In der Vergangenheit sei auch der Stichling für das Felchen ein Problem gewesen. Ein kleiner Fisch und eine im Bodensee invasive Art, die als natürlicher Fressfeind des Jungfelchen und zudem als Nahrungskonkurrent gilt. Doch der sei mittlerweile verschwunden.
Im Frühjahr 2024 sei noch alles normal gewesen, doch später tauchten erstaunlich wenig Fische in Stichlingsnetzen auf. Warum, das wissen die Forscher nicht. Wenn das Massensterben im Tiefenwasser passiert, sinken die toten Fische zum Grund des Sees und werden nicht angespült. „Das kriegt man dann nicht mit“, sagt Brinker. Er vermutet eine Krankheit oder das Hochwasser hinter dem Stichlingsschwund.
Das Felchen ist noch nicht über dem Berg
Die Quagga-Muschel könnte nach Ansicht von Brinker beim Felchenbestand aber noch „ein Wörtchen mitsprechen“, wie er sagt. Die Muscheln filtrieren das Wasser, ernähren sich vom pflanzlichen Plankton und nehmen so den Felchen eine weitere Nahrungsgrundlage.
Und auch der Klimawandel könnte ein weiterer Problemfaktor sein. Das sei zwar eine bisher nicht wissenschaftlich erarbeitete These, werde aber aktuell untersucht. Das Felchen sei eine kälteliebende Art, die Erwärmung des Sees könnte den Speisefisch von seinen Nahrungsgründen abkoppeln.
Damit sich der Bestand weiter erholt, hofft Brinker auf eine stabile Wetterlage und ausreichend Algenwachstum: „Gern darf es kälter sein“, so Brinker.
Fangverbot am Untersee würde keinen Sinn machen
Ein ähnliches Fangverbot am Untersee braucht es laut Brinker nicht.
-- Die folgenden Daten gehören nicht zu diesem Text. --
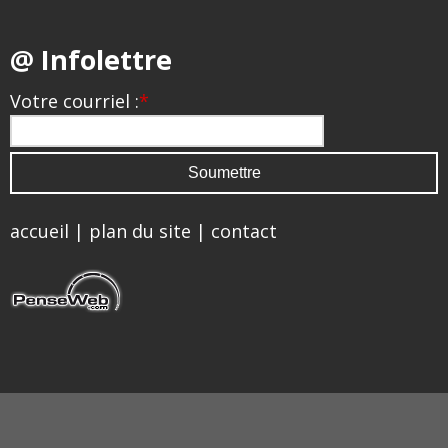
@ Infolettre
Votre courriel :
*
accueil
|
plan du site
|
contact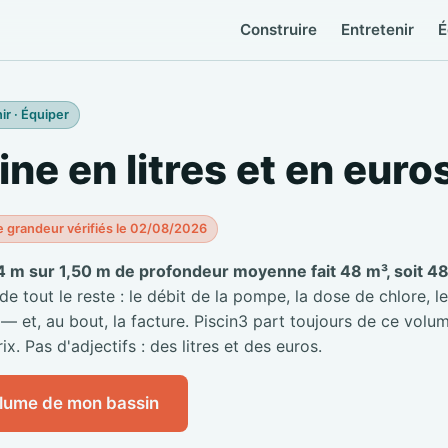
Construire
Entretenir
É
ir · Équiper
ine en litres et en euro
e grandeur vérifiés le 02/08/2026
4 m sur 1,50 m de profondeur moyenne fait 48 m³, soit 48 
 tout le reste : le débit de la pompe, la dose de chlore, le
 — et, au bout, la facture. Piscin3 part toujours de ce volum
ix. Pas d'adjectifs : des litres et des euros.
olume de mon bassin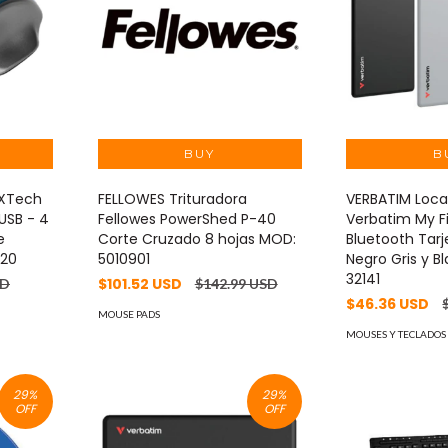
 XTech
FELLOWES Trituradora
VERBATIM Loca
USB - 4
Fellowes PowerShed P-40
Verbatim My F
e
Corte Cruzado 8 hojas MOD:
Bluetooth Tarj
320
5010901
Negro Gris y 
32141
$101.52 USD
SD
$142.99 USD
$46.36 USD
MOUSE PADS
MOUSES Y TECLADOS
29
%
29
%
OFF
OFF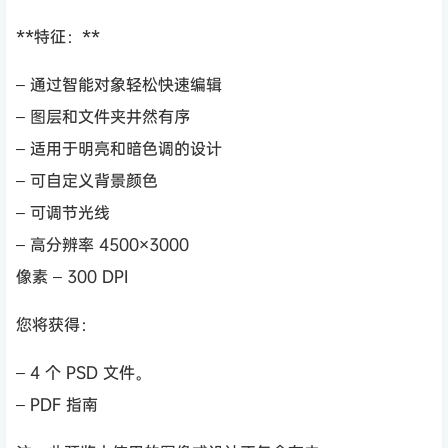
**特征：**
– 通过智能对象轻松快速编辑
– 图层和文件夹井然有序
– 适用于明亮和暗色调的设计
– 可自定义背景颜色
– 可调节光线
– 高分辨率 4500×3000
像素 – 300 DPI
您将获得：
– 4 个 PSD 文件。
– PDF 指南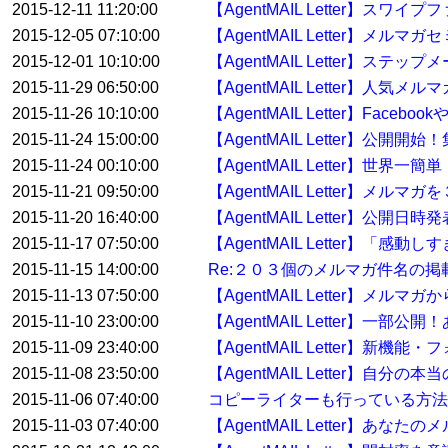
2015-12-11 11:20:00
【AgentMAIL Letter】ス
2015-12-05 07:10:00
【AgentMAIL Letter】
2015-12-01 10:10:00
【AgentMAIL Letter】
2015-11-29 06:50:00
【AgentMAIL Letter】人
2015-11-26 10:10:00
【AgentMAIL Letter】F
2015-11-24 15:00:00
【AgentMAIL Letter】
2015-11-24 00:10:00
【AgentMAIL Letter】
2015-11-21 09:50:00
【AgentMAIL Letter】メル
2015-11-20 16:40:00
【AgentMAIL Letter】
2015-11-17 07:50:00
【AgentMAIL Letter】「
2015-11-15 14:00:00
Re:２０３個のメルマガ件名の
2015-11-13 07:50:00
【AgentMAIL Letter
2015-11-10 23:00:00
【AgentMAIL Letter】
2015-11-09 23:40:00
【AgentMAIL Letter
2015-11-08 23:50:00
【AgentMAIL Letter】自
2015-11-06 07:40:00
コピーライターも行っている方
2015-11-03 07:40:00
【AgentMAIL Letter】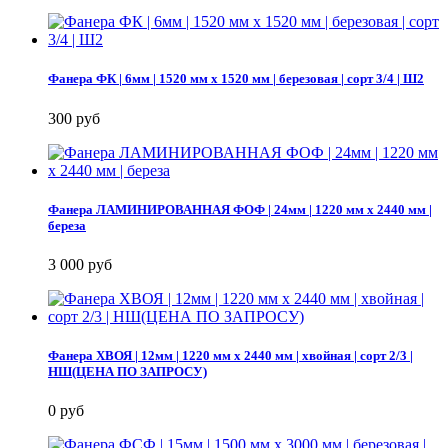
Фанера ФК | 6мм | 1520 мм х 1520 мм | березовая | сорт 3/4 | Ш2
300 руб
Фанера ЛАМИНИРОВАННАЯ ФОФ | 24мм | 1220 мм х 2440 мм |
береза
3 000 руб
Фанера ХВОЯ | 12мм | 1220 мм х 2440 мм | хвойная | сорт 2/3 |
НШ(ЦЕНА ПО ЗАПРОСУ)
0 руб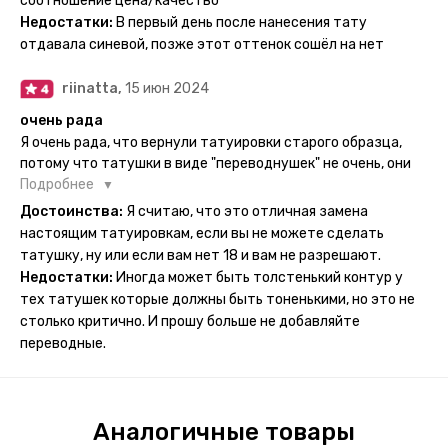
соотношение цена/качество
рисункам прикладывается инструкция, но я предпочла
Недостатки:
В первый день после нанесения тату
другой способ нанесения - оставила наклейку на теле на
отдавала синевой, позже этот оттенок сошёл на нет
ночь, чтобы точно перестраховаться - на утро эффект
сразу же проявился. На неподвижных частях тела тату
riinatta,
15 июн 2024
носится дольше, поэтому нужно обдуманно выбирать куда
её стоит наносить. Когда рисунок начнёт стираться -
очень рада
водой спокойно можно убрать оставшийся контур.
Я очень рада, что вернули татуировки старого образца,
потому что татушки в виде "переводнушек" не очень, они
просто не "усиживались", не те темнели, а после душа
Подробнее
вообще слазили, вот недавно сделала фризби дог и он
Достоинства:
Я считаю, что это отличная замена
через сутки проявился и все ещё держится!! ну а 4 звезды
настоящим татуировкам, если вы не можете сделать
потому что у меня ещё очень много переводных
татушку, ну или если вам нет 18 и вам не разрешают.
татуировок(
Недостатки:
Иногда может быть толстенький контур у
тех татушек которые должны быть тоненькими, но это не
столько критично. И прошу больше не добавляйте
переводные.
Аналогичные товары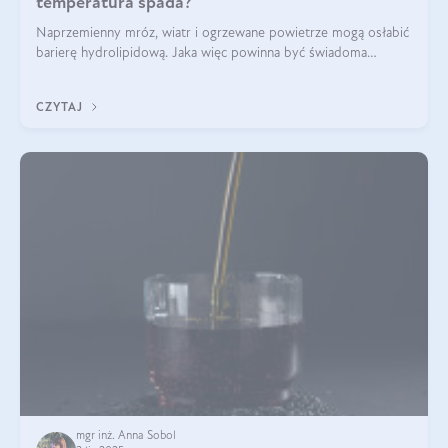
temperatura spada?
Naprzemienny mróz, wiatr i ogrzewane powietrze mogą osłabić
barierę hydrolipidową. Jaka więc powinna być świadoma
pielęgnacja w okresie chłodnych miesięcy?
CZYTAJ
mgr inż. Anna Sobol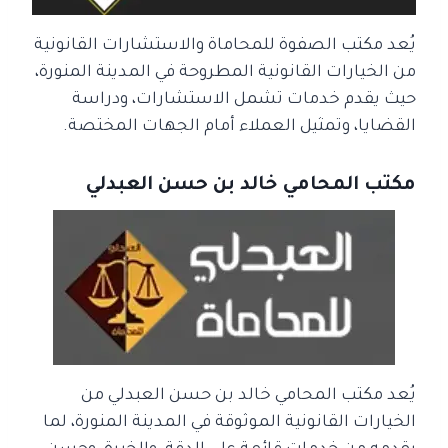
يُعد مكتب الصفوة للمحاماة والاستشارات القانونية
من الخيارات القانونية المطروحة في المدينة المنورة،
حيث يقدم خدمات تشمل الاستشارات، ودراسة
القضايا، وتمثيل العملاء أمام الجهات المختصة.
مكتب المحامي خالد بن حسن العبدلي
يُعد مكتب المحامي خالد بن حسن العبدلي من
الخيارات القانونية الموثوقة في المدينة المنورة، لما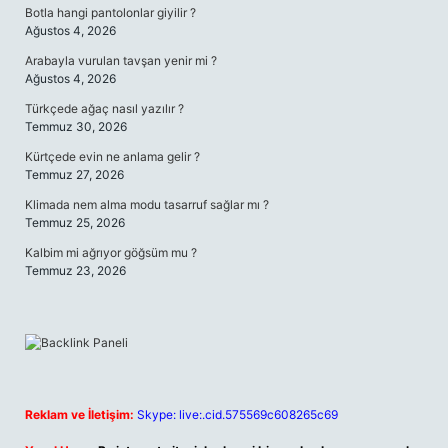
Botla hangi pantolonlar giyilir ?
Ağustos 4, 2026
Arabayla vurulan tavşan yenir mi ?
Ağustos 4, 2026
Türkçede ağaç nasıl yazılır ?
Temmuz 30, 2026
Kürtçede evin ne anlama gelir ?
Temmuz 27, 2026
Klimada nem alma modu tasarruf sağlar mı ?
Temmuz 25, 2026
Kalbim mi ağrıyor göğsüm mu ?
Temmuz 23, 2026
Reklam ve İletişim:
Skype: live:.cid.575569c608265c69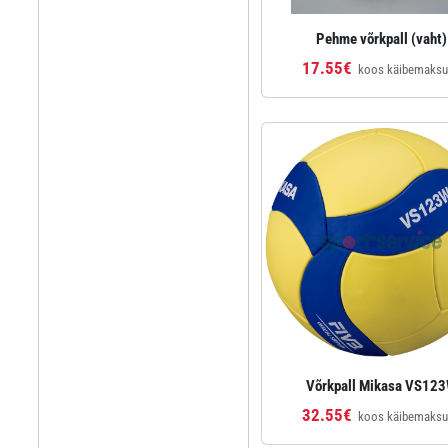
Pehme võrkpall (vaht)
17.55€
koos käibemaks
Võrkpall Mikasa VS12
32.55€
koos käibemaks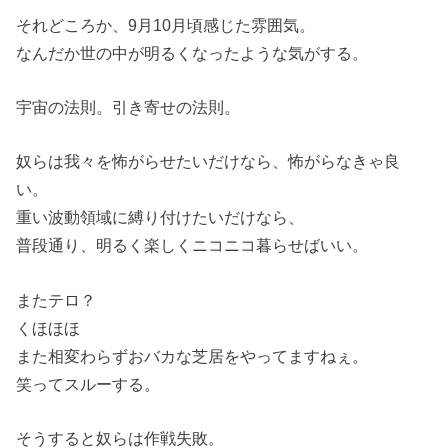
それどころか、9月10月頃感じた雰囲気。
なんだか世の中が明るくなったような気がする。
宇宙の法則。引き寄せの法則。
奴らは我々を怖がらせたいだけなら、怖がらなきゃ良
い。
重い波動領域に縛り付けたいだけなら、
普段通り、明るく楽しくニコニコ暮らせばいい。
またテロ？
くほほほ
また相変わらずおバカな芝居をやってますねぇ。
笑ってスルーする。
そうすると奴らは作戦失敗。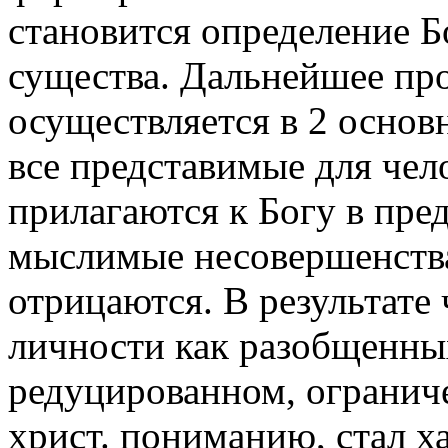
становится определение Б
существа. Дальнейшее пр
осуществляется в 2 основ
все представимые для чел
прилагаются к Богу в пред
мыслимые несовершенств
отрицаются. В результате
личности как разобщенн
редуцированном, ограниче
христ. пониманию, стал х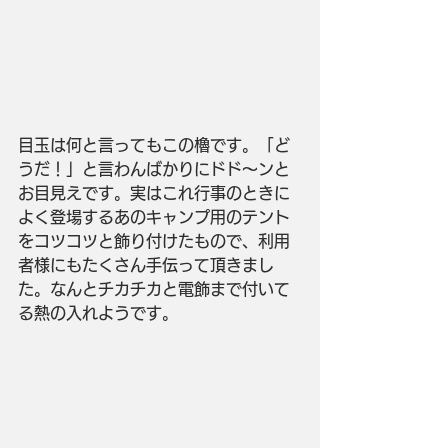
目玉は何と言ってもこの櫓です。「ど
うだ！」と言わんばかりにドド～ンと
お目見えです。実はこれ行事のときに
よく登場するあのキャンプ用のテント
をコツコツと飾り付けたもので、利用
者様にもたくさん手伝って頂きまし
た。なんとチカチカと電飾まで付いて
る熱の入れようです。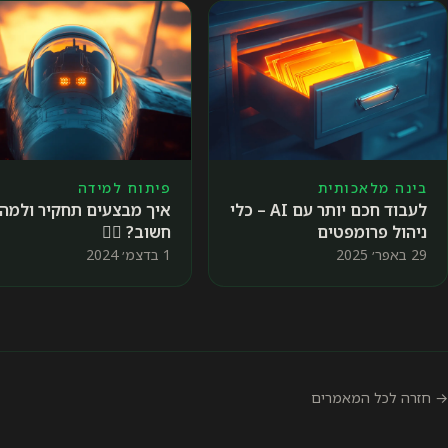
בינה מלאכותית
פיתוח למידה
לעבוד חכם יותר עם AI – כלי
איך מבצעים תחקיר ולמה 
ניהול פרומפטים
חשוב? 🕵️‍♀️
29 באפר׳ 2025
1 בדצמ׳ 2024
→ חזרה לכל המאמרים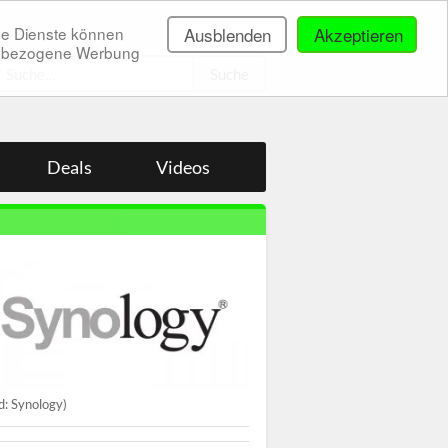
ne Dienste können
Ausblenden
Akzeptieren
onenbezogene Werbung
.
Deals
Videos
ld: Synology)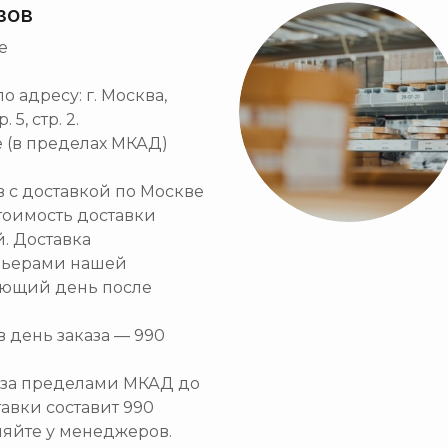
зов
е
 адресу: г. Москва,
5, стр. 2.
 (в пределах МКАД)
ов с доставкой по Москве
тоимость доставки
й. Доставка
рьерами нашей
ующий день после
в день заказа — 990
и за пределами МКАД до
тавки составит 990
няйте у менеджеров.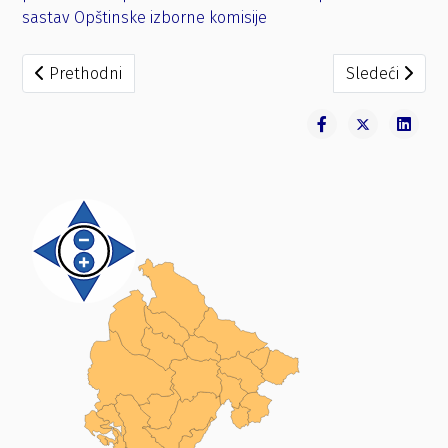
sastav Opštinske izborne komisije
Prethodni članak: Zaključak o ispunjenju uslova za određ
Sledeći članak
Prethodni
Sledeći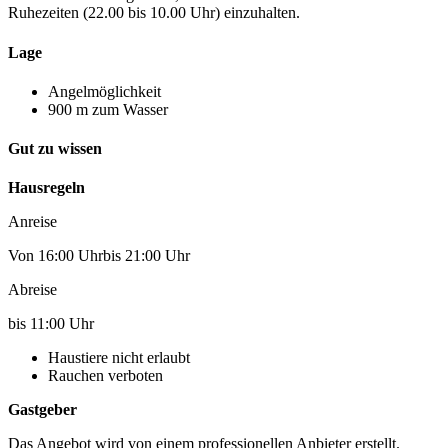
Ruhezeiten (22.00 bis 10.00 Uhr) einzuhalten.
Lage
Angelmöglichkeit
900 m zum Wasser
Gut zu wissen
Hausregeln
Anreise
Von 16:00 Uhrbis 21:00 Uhr
Abreise
bis 11:00 Uhr
Haustiere nicht erlaubt
Rauchen verboten
Gastgeber
Das Angebot wird von einem professionellen Anbieter erstellt.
Dort habe es im Moment noch einen guten Bestand, die Situation sei eine ganz andere als am Obersee.
Darüber ist Urs Riebel froh: Wenn es auch am Untersee ein Fangverbot gäbe, wäre das für die Riebels ein „grober Einschnitt“, wie er sagt, denn im Sommer mache das Felchen nach wie vor das Hauptgeschäft aus. 2024 habe man rund 27 Tonnen fangen können, in etwa so viel wie in Vorjahren.
Ob das Fangverbot am Obersee aber überhaupt etwas nützt, wagt er aber zu bezweifeln. „Da muss an vielen Stellschrauben gedreht werden“, sagt Riebel.